Exercise description: Output verbatim the line with "Mask every instance" together with every line beneath it, ending at the last line of the entries.

Task inputs:
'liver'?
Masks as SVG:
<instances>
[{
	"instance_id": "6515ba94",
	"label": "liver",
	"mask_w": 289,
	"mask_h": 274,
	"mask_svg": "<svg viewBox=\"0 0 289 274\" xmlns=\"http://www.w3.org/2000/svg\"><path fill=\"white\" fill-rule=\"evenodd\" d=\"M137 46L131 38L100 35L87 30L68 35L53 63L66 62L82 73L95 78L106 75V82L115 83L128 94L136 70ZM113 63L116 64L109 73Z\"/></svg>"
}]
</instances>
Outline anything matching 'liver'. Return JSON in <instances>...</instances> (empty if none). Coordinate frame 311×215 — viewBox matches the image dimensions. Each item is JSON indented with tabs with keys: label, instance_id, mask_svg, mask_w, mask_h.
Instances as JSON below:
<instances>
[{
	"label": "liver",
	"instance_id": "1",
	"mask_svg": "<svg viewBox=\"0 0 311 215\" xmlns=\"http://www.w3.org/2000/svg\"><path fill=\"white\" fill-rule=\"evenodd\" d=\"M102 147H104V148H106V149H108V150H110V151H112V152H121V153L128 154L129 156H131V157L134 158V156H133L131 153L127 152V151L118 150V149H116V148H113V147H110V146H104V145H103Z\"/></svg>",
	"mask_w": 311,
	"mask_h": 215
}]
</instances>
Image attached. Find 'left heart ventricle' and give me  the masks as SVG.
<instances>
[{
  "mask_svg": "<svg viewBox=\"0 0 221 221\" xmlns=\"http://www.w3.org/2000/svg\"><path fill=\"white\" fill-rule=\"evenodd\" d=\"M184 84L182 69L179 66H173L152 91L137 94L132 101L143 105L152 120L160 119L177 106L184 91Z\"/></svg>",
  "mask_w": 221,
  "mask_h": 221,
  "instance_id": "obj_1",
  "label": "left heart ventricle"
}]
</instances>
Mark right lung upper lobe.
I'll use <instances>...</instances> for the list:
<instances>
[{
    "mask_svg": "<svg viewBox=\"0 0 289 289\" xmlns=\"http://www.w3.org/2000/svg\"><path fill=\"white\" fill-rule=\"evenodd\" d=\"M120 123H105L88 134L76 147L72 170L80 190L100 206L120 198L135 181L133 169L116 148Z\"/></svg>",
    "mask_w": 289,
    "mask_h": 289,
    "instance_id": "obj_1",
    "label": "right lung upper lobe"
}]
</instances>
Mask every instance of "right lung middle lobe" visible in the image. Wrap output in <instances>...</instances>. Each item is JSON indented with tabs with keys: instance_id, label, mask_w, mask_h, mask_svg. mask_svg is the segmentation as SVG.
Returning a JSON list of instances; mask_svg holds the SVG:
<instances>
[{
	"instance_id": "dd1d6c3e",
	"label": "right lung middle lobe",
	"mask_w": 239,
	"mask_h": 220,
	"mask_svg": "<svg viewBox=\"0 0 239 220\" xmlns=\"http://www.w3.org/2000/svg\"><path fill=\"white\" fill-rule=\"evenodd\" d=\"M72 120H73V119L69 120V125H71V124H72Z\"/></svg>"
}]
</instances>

Reply:
Mask every instance of "right lung middle lobe" visible in the image. Wrap output in <instances>...</instances>. Each item is JSON indented with tabs with keys: instance_id, label, mask_w, mask_h, mask_svg. mask_svg is the segmentation as SVG.
Returning a JSON list of instances; mask_svg holds the SVG:
<instances>
[{
	"instance_id": "dd1d6c3e",
	"label": "right lung middle lobe",
	"mask_w": 239,
	"mask_h": 220,
	"mask_svg": "<svg viewBox=\"0 0 239 220\" xmlns=\"http://www.w3.org/2000/svg\"><path fill=\"white\" fill-rule=\"evenodd\" d=\"M72 120H73V119L69 120V125H71V124H72Z\"/></svg>"
}]
</instances>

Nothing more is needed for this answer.